Functional testing is a quality assurance (QA) process and a type of black-box testing that bases its test cases on the specifications of the software component under test. Functions are tested by feeding them input and examining the output, and internal program structure is rarely considered (unlike white-box testing). Functional testing is conducted to evaluate the compliance of a system or component with specified functional requirements. Functional testing usually describes what the system does.

Since functional testing is a type of black-box testing, the software's functionality can be tested without knowing the internal workings of the software. This means that testers do not need to know programming languages or how the software has been implemented. This, in turn, could lead to reduced developer bias (or confirmation bias) in testing since the tester has not been involved in the software's development.

Functional testing does not imply that you are testing a function (method) of your module or class. Functional testing tests a slice of functionality of the whole system.

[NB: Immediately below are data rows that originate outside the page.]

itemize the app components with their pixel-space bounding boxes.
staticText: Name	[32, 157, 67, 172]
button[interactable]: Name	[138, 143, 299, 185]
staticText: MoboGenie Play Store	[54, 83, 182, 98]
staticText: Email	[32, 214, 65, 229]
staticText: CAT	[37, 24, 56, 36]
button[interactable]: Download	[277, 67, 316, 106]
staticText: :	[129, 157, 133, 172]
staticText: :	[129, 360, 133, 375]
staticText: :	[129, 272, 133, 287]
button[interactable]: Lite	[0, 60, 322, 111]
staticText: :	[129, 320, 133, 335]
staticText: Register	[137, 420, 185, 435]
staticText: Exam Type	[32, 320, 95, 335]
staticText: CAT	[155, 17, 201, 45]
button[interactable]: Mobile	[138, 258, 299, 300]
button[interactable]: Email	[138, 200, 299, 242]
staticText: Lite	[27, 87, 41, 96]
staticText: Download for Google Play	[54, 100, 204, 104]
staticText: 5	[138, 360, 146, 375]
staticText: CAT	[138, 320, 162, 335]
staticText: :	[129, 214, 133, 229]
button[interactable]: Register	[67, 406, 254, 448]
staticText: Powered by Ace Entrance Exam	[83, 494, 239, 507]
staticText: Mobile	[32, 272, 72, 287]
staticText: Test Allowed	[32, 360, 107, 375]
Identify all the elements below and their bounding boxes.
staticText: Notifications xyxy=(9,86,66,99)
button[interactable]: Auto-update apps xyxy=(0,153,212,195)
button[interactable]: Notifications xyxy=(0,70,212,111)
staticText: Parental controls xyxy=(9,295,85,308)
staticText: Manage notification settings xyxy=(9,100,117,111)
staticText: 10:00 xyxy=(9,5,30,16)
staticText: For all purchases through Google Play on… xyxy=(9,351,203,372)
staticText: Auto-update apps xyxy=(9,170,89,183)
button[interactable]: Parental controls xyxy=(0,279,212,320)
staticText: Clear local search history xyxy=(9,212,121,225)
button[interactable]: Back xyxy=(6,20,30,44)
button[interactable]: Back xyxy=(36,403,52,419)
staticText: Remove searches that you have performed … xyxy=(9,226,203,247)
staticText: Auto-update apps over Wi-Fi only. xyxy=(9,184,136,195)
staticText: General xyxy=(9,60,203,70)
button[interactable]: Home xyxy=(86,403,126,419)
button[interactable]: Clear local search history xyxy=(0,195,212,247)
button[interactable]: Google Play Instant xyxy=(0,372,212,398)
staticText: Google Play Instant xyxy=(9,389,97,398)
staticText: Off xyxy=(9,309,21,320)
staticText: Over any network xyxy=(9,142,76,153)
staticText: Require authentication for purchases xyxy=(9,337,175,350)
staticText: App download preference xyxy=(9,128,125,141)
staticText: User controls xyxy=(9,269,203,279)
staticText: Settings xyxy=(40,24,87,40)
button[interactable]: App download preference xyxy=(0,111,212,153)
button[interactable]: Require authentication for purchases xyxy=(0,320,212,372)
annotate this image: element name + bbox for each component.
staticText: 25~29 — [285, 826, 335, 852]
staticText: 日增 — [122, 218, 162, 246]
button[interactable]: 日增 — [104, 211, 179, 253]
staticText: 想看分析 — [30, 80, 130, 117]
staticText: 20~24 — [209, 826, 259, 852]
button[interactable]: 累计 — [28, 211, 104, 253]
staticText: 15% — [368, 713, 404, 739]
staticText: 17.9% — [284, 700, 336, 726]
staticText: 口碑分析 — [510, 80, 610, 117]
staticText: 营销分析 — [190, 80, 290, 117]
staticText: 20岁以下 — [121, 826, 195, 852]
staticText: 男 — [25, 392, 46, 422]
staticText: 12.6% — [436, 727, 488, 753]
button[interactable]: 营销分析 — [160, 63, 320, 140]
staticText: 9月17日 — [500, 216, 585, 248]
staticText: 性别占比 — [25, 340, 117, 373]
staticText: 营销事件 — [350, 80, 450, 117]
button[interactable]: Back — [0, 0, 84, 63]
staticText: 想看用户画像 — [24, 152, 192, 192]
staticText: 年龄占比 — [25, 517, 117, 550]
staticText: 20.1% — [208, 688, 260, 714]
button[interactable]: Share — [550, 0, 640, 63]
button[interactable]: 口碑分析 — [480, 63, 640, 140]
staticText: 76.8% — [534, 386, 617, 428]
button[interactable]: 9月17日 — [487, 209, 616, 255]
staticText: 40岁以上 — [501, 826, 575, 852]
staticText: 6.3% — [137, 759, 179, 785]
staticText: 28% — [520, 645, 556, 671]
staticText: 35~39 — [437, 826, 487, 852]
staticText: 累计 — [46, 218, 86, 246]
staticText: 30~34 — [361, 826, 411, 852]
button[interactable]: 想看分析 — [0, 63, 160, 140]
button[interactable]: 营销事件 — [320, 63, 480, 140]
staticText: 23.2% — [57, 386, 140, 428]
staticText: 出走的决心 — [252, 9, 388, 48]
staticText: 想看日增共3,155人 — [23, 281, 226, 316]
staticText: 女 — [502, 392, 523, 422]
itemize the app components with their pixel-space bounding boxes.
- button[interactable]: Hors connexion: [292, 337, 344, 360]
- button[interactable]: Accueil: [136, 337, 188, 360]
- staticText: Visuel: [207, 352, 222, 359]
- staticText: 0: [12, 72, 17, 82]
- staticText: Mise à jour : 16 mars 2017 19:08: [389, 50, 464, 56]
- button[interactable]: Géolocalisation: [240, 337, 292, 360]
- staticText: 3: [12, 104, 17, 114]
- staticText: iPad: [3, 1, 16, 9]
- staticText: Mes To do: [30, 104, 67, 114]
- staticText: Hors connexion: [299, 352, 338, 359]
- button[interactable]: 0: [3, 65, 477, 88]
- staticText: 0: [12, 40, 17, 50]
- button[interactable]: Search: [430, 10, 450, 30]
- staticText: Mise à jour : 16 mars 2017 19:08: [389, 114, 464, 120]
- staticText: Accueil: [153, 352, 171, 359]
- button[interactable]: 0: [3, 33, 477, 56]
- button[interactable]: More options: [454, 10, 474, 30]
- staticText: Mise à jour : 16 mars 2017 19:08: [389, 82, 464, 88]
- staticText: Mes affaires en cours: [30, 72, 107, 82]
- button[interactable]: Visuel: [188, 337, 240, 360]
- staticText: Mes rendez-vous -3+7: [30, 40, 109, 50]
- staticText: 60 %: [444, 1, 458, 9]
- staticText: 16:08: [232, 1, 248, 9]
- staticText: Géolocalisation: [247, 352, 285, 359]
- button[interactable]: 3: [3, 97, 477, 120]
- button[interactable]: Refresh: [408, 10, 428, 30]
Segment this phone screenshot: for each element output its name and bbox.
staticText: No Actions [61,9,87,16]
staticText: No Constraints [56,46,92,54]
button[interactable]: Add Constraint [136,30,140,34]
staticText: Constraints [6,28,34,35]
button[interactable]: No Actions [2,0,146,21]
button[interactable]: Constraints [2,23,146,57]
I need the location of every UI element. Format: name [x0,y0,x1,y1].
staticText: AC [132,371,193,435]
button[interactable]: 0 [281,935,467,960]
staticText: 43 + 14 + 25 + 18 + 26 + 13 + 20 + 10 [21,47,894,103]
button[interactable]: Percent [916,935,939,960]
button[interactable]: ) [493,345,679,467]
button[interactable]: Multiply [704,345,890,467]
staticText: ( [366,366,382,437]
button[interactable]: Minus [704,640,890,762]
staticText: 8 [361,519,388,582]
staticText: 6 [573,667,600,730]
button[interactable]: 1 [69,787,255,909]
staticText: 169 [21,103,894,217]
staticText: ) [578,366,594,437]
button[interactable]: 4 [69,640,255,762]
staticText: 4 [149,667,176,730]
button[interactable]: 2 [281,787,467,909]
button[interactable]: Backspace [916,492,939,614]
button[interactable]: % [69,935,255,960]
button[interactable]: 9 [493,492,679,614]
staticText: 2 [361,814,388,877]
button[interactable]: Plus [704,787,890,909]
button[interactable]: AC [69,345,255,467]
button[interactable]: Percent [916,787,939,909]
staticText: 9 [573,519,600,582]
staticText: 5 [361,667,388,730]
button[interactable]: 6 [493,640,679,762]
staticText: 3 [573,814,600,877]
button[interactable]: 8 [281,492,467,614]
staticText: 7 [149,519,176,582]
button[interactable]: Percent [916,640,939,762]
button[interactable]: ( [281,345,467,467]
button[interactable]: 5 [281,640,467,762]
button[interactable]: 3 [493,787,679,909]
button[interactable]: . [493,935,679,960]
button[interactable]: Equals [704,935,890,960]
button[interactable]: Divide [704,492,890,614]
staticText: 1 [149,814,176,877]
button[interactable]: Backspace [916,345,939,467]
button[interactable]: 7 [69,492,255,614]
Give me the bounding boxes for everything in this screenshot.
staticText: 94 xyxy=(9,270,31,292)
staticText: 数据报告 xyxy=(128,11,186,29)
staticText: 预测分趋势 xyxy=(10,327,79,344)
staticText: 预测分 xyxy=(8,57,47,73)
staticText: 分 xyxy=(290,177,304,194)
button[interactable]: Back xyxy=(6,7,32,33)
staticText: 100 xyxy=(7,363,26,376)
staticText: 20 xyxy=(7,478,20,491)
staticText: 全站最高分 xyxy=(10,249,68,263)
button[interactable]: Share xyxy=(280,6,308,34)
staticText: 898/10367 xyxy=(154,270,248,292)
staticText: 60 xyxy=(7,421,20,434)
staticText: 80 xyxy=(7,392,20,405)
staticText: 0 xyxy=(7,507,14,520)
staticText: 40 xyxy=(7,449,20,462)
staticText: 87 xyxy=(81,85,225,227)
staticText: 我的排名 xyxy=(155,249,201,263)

Functional testing differs from system testing in that functional testing "verifies a program by checking it against ... design document(s) or specification(s)", while system testing "validate[s] a program by checking it against the published user or system requirements." The concept of incorporating testing earlier in the delivery cycle is not restricted to functional testing.

Types 
Functional testing has many types:

 Smoke testing
 Sanity testing
 Regression testing
 Usability testing

Six Steps
Functional testing typically involves six steps

 The identification of functions that the software is expected to perform
 The creation of input data based on the function's specifications
 The determination of output based on the function's specifications
 The execution of the test case
 The comparison of actual and expected outputs
 To check whether the application works as per the customer need.